Oil prices plunged by almost 15% after Donald Trump held off on his threat to bomb Iran into the stone ages on Tuesday night, and Iran’s foreign minister said passage through the strait of Hormuz would be allowed for the next two weeks under the management of its military.
Posting to Truth Social, with just over an hour until his deadline was due to pass, the US president said he was holding off on threatened attacks on Iran’s bridges, power plants and other civilian targets, subject to Tehran agreeing to a two-week ceasefire and reopening of the strait of Hormuz.
Soon after, Iran’s national security council confirmed it had accepted a two-week ceasefire if attacks against Iran were halted. Tehran said peace negotiations with the US would begin in Islamabad on Friday.
Although Tuesday’s news was immediately embraced by markets, the outcome of the US-Iran talks is far from certain, and how the strait will be reopened and managed beyond the two-week grace period is yet to be determined.
Brent crude oil, the international standard, dropped 14.4% to $93.48, and futures for US crude oil sank 14.7% to $96.27 a barrel.

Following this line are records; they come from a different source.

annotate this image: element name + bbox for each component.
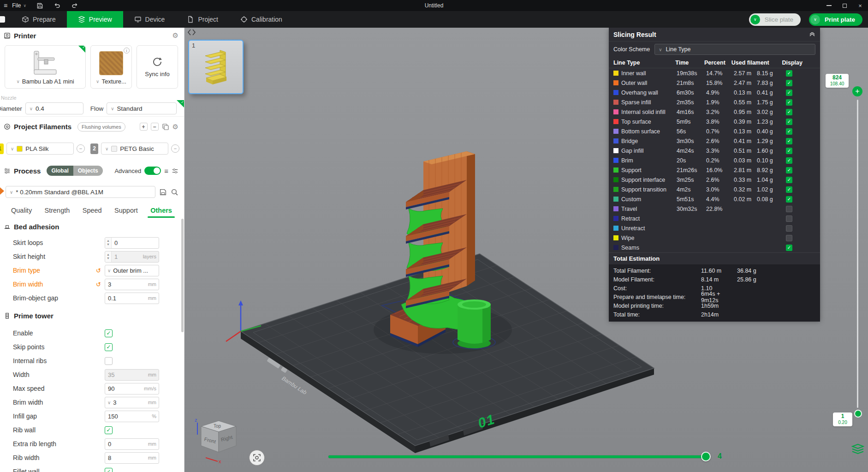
undo-icon[interactable]	[54, 2, 61, 9]
rib-width-input[interactable]: 8 mm	[105, 452, 159, 464]
prime-brim-width-select[interactable]: ∨ 3 mm	[105, 397, 159, 408]
orientation-cube[interactable]: z Top Front Right x	[192, 416, 244, 464]
tune-icon[interactable]	[172, 167, 178, 174]
tab-speed[interactable]: Speed	[82, 204, 103, 217]
plate-type-card[interactable]: i ∨ Texture...	[90, 45, 132, 89]
layer-slider-track[interactable]	[857, 100, 858, 408]
tab-quality[interactable]: Quality	[10, 204, 33, 217]
save-icon[interactable]	[36, 2, 43, 9]
collapse-sidebar-button[interactable]	[187, 29, 197, 38]
advanced-toggle[interactable]	[144, 167, 161, 175]
search-icon[interactable]	[171, 188, 178, 196]
brim-object-gap-input[interactable]: 0.1 mm	[105, 293, 159, 304]
display-checkbox[interactable]	[786, 215, 792, 222]
layer-slider-handle[interactable]	[854, 410, 862, 418]
display-checkbox[interactable]	[786, 245, 792, 251]
scope-global[interactable]: Global	[47, 166, 73, 176]
display-checkbox[interactable]	[786, 157, 792, 164]
sidebar-scrollbar[interactable]	[181, 219, 184, 332]
add-layer-range-button[interactable]: +	[852, 86, 862, 96]
nozzle-diameter-select[interactable]: ∨ 0.4	[25, 102, 83, 114]
display-checkbox[interactable]	[786, 186, 792, 193]
max-speed-input[interactable]: 90 mm/s	[105, 383, 159, 394]
printer-select-card[interactable]: ∨ Bambu Lab A1 mini	[5, 45, 86, 89]
info-icon[interactable]: i	[124, 48, 130, 54]
print-plate-button[interactable]: ∨ Print plate	[809, 13, 862, 26]
display-checkbox[interactable]	[786, 119, 792, 125]
hamburger-menu-icon[interactable]: ≡	[4, 2, 7, 9]
layers-icon[interactable]	[851, 444, 864, 455]
display-checkbox[interactable]	[786, 206, 792, 212]
skirt-loops-input[interactable]: ▲▼ 0	[105, 237, 159, 249]
remove-filament-button[interactable]: −	[151, 123, 159, 131]
tab-support[interactable]: Support	[113, 204, 139, 217]
slice-options-chevron-icon[interactable]: ∨	[750, 15, 760, 24]
display-checkbox[interactable]	[786, 80, 792, 86]
display-checkbox[interactable]	[786, 128, 792, 135]
filament-1-edit-button[interactable]: −	[77, 144, 85, 153]
tab-prepare[interactable]: Prepare	[11, 11, 67, 28]
process-preset-select[interactable]: ∨ * 0.20mm Standard @BBL A1M	[6, 186, 155, 198]
display-checkbox[interactable]	[786, 138, 792, 144]
reset-value-icon[interactable]: ↺	[96, 281, 101, 288]
flushing-volumes-button[interactable]: Flushing volumes	[77, 122, 125, 131]
display-checkbox[interactable]	[786, 167, 792, 173]
param-list-icon[interactable]: ≡	[164, 167, 168, 175]
redo-icon[interactable]	[71, 2, 78, 9]
infill-gap-input[interactable]: 150 %	[105, 411, 159, 422]
file-menu[interactable]: File ∨	[12, 2, 26, 9]
close-button[interactable]: ×	[852, 0, 868, 11]
display-checkbox[interactable]	[786, 70, 792, 77]
plate-thumbnail[interactable]: 1	[188, 40, 244, 94]
fillet-wall-checkbox[interactable]: ✓	[105, 468, 113, 472]
tab-others[interactable]: Others	[149, 204, 173, 217]
brim-width-input[interactable]: 3 mm	[105, 279, 159, 290]
color-scheme-select[interactable]: ∨ Line Type	[654, 44, 815, 55]
display-checkbox[interactable]	[786, 148, 792, 154]
step-slider-handle[interactable]	[701, 452, 711, 461]
flow-select[interactable]: ∨ Standard	[107, 102, 177, 114]
tab-strength[interactable]: Strength	[44, 204, 71, 217]
printer-settings-gear-icon[interactable]: ⚙	[172, 31, 178, 40]
skirt-height-input[interactable]: ▲▼ 1 layers	[105, 251, 159, 263]
sync-info-button[interactable]: Sync info	[137, 45, 178, 89]
tab-preview[interactable]: Preview	[67, 11, 123, 28]
cube-top-label[interactable]: Top	[214, 424, 221, 429]
sync-filament-icon[interactable]	[162, 123, 169, 131]
width-input[interactable]: 35 mm	[105, 369, 159, 381]
brim-type-select[interactable]: ∨ Outer brim ...	[105, 265, 159, 276]
tab-calibration[interactable]: Calibration	[229, 11, 293, 28]
collapse-panel-icon[interactable]	[809, 32, 815, 37]
camera-view-button[interactable]	[249, 450, 265, 466]
display-checkbox[interactable]	[786, 225, 792, 232]
rib-wall-checkbox[interactable]: ✓	[105, 426, 113, 434]
save-preset-icon[interactable]	[159, 188, 167, 196]
enable-checkbox[interactable]: ✓	[105, 329, 113, 337]
filament-2-edit-button[interactable]: −	[171, 144, 179, 153]
display-checkbox[interactable]	[786, 235, 792, 241]
tab-device[interactable]: Device	[123, 11, 176, 28]
display-checkbox[interactable]	[786, 109, 792, 115]
display-checkbox[interactable]	[786, 196, 792, 203]
add-filament-button[interactable]: +	[140, 123, 148, 131]
stepper-buttons[interactable]: ▲▼	[105, 238, 112, 248]
filament-2-select[interactable]: ∨ PETG Basic	[101, 143, 168, 155]
skip-points-checkbox[interactable]: ✓	[105, 343, 113, 351]
display-checkbox[interactable]	[786, 99, 792, 106]
reset-value-icon[interactable]: ↺	[96, 267, 101, 274]
display-checkbox[interactable]	[786, 90, 792, 96]
print-options-chevron-icon[interactable]: ∨	[810, 15, 820, 24]
stepper-buttons[interactable]: ▲▼	[105, 251, 112, 262]
maximize-button[interactable]	[837, 0, 852, 11]
filament-1-select[interactable]: ∨ PLA Silk	[6, 143, 74, 155]
internal-ribs-checkbox[interactable]: ✓	[105, 357, 113, 365]
minimize-button[interactable]	[821, 0, 837, 11]
scope-objects[interactable]: Objects	[73, 166, 103, 176]
process-scope-toggle[interactable]: Global Objects	[47, 166, 102, 176]
filament-settings-gear-icon[interactable]: ⚙	[172, 123, 178, 131]
slice-plate-button[interactable]: ∨ Slice plate	[749, 13, 801, 26]
display-checkbox[interactable]	[786, 177, 792, 183]
extra-rib-length-input[interactable]: 0 mm	[105, 438, 159, 450]
step-slider-track[interactable]	[328, 455, 710, 458]
tab-project[interactable]: Project	[176, 11, 229, 28]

The prices remain well above where it was at the start of the war.
Meanwhile as trading in Asia got under way, Australia’s S&P/ASX 200 was up almost 3%, Japan’s Nikkei rose more than 4% and South Korea’s Kospi gained 6%. Futures for the S+P 500 advanced 2.3% late on Tuesday, while Dow futures rose 2%.
In the bond market, Treasury yields eased on word of a potential ceasefire. The yield on the 10-year Treasury fell to 4.24% from 4.30% earlier Tuesday. Gold prices rose over 2% to $4,812 per ounce.
Charu Chanana, the chief investment strategist at Saxo, told Reuters the pivotal test is whether negotiations keep progressing over the next two weeks – and whether insurers and tanker operators regain enough confidence for traffic through Hormuz to run normally again.
“That will determine whether this remains just a relief rally or starts to look more like a durable de-escalation,” she said.
Earlier, US stocks swung sharply during regular trading as uncertainty about the war with Iran increased after Trump had threatened a “whole civilization will die tonight, never to be brought back again” if Iran did not meet his 8pm ET deadline.
The S+P 500 fell as much as 1.2% but stocks rallied at the end of trading after Pakistan’s prime minister urged Trump to extend his deadline for another two weeks and asked Iran to open up the strait for the same amount of time.
Oil prices have surged since the US and Israel struck Iran at the end of February, unleashing a conflict that has run for more than five weeks. Tehran has largely closed the strait, through which a fifth of global oil and liquefied natural gas is transported, causing an global energy crunch.